By the time Skullette and Firefang came back with their arms full of detergent and dog biscuits, they found their grandmother on the ground, propped on one elbow and shaking with both pain and fury.
“Skullette!” Flamewing barked, pointing. “She took my chair!”
It didn’t take long after that. Store staff rushed in. A security guard got the story and called the cops. The woman, cornered near the registers and acting like nothing was wrong, rolled her eyes when they asked her to stop.
“She left it there,” she said, shrugging. “You can’t steal a store wheelchair.”

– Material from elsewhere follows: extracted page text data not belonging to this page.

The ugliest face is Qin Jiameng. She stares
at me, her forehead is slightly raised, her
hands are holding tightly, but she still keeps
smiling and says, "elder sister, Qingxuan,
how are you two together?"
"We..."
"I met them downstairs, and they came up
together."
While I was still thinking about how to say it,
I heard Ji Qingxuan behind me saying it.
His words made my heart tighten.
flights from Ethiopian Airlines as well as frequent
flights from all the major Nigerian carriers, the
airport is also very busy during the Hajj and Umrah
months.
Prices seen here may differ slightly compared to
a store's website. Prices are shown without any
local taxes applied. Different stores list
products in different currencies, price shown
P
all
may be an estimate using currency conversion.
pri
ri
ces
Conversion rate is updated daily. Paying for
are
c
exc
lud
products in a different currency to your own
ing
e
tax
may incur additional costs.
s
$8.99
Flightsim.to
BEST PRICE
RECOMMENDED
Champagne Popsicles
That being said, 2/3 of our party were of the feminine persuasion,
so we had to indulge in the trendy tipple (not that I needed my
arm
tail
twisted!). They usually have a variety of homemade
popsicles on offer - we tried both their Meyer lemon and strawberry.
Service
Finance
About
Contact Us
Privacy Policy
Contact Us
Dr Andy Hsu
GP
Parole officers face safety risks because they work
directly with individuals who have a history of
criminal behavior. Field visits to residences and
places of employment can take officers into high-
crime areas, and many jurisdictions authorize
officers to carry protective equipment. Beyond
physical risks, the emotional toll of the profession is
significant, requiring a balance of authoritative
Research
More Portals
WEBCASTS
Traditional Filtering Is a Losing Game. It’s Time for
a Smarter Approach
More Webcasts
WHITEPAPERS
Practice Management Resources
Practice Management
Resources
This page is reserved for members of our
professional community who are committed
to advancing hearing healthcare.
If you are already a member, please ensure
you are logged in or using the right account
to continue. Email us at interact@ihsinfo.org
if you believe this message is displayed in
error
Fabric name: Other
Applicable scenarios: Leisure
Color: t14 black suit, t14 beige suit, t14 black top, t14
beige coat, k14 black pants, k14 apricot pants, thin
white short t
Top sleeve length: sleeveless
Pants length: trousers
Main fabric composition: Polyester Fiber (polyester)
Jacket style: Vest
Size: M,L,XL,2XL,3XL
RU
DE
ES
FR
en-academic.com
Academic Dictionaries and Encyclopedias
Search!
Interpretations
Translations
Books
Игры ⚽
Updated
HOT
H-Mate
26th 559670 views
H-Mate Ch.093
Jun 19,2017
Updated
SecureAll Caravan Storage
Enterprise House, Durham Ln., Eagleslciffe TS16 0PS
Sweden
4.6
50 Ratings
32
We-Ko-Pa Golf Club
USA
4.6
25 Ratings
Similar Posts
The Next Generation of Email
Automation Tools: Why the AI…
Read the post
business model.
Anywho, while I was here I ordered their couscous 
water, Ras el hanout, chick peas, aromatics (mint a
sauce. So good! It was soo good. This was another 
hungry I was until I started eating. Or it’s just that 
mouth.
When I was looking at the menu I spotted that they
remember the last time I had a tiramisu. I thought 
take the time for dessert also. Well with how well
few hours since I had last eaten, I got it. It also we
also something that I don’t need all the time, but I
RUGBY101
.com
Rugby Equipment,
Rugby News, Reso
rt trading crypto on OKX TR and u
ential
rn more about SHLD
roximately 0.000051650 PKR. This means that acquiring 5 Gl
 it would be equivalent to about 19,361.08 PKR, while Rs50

Firefang stepped forward, pointing to the canvas satchel still clipped to the chair’s armrest. “That’s our grandmother’s name. That’s her medical bag. You think a store chair comes with personal prescriptions and a glucose monitor?”
Inside the bag: Flamewing’s documents, a doctor’s letter, and a medication list. Skullette pulled up a photo on her phone from last week—Flamewing smiling from that exact chair, in their kitchen, with a half-finished puzzle on the table.
“Oh,” the officer muttered, his tone shifting instantly. “Yeah. That’ll do.”
The woman kept protesting—something about people faking conditions, about how tired she was, about how she was being “picked on.” None of it mattered. Security footage confirmed everything. She’d shoved Flamewing out of her own chair and wheeled off like it was hers.
She was charged with grand theft and assault on a disabled person.
The officer turned to the family. “You have the option to submit a statement or file a full court complaint. Up to you.”
Flamewing looked at her granddaughters, then exhaled. “We’ll do the statement.”
“I still don’t understand what I did wrong!” the woman shrieked, being led away.
“You will,” Flamewing muttered. “One way or another.”
They stayed long enough to get everything filed, then finished their shopping, quiet but steady. By the time they got home, Flamewing was exhausted, but her chair was hers again, and her girls had backed her up without hesitation.
It was a jarring reminder that entitlement could be loud and cruel—but that love, when it showed up fast and fierce, could be louder.